**Activity:** Among the records below, find the line that has "Chuyến bay, khách hàng cần có tài khoản"; from there, give the lines again exactly, and stop after the line that has "và/hoặc một số dịch vụ kèm vé máy bay".

**Data shown:**
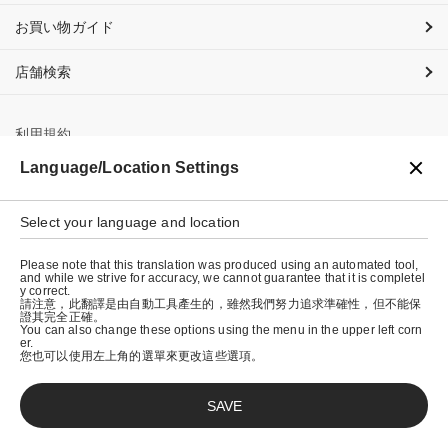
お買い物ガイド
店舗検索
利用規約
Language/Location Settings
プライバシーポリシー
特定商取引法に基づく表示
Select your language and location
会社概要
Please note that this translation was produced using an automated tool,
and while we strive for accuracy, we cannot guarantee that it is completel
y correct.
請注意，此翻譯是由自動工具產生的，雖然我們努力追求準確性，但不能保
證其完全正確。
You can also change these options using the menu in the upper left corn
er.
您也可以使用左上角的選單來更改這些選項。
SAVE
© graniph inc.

---

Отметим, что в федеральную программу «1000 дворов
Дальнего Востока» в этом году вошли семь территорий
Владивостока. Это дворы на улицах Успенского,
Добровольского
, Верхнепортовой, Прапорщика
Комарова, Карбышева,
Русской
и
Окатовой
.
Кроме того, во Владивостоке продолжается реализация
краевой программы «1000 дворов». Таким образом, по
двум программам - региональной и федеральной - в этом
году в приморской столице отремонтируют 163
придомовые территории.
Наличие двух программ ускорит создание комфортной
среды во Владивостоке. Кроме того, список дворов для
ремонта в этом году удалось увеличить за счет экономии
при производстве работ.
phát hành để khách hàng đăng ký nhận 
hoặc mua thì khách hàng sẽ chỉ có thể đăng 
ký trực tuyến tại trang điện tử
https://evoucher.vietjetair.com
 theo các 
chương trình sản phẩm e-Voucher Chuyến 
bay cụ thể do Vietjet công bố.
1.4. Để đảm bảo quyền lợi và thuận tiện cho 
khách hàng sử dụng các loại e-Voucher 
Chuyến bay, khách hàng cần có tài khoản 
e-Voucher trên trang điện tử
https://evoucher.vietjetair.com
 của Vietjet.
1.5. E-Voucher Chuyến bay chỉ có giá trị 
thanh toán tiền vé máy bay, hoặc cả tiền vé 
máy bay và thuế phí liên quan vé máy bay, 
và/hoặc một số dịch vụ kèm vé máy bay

==

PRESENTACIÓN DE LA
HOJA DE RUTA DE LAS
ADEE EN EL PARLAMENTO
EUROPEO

**Solution for this task:**
Chuyến bay, khách hàng cần có tài khoản 
e-Voucher trên trang điện tử
https://evoucher.vietjetair.com
 của Vietjet.
1.5. E-Voucher Chuyến bay chỉ có giá trị 
thanh toán tiền vé máy bay, hoặc cả tiền vé 
máy bay và thuế phí liên quan vé máy bay, 
và/hoặc một số dịch vụ kèm vé máy bay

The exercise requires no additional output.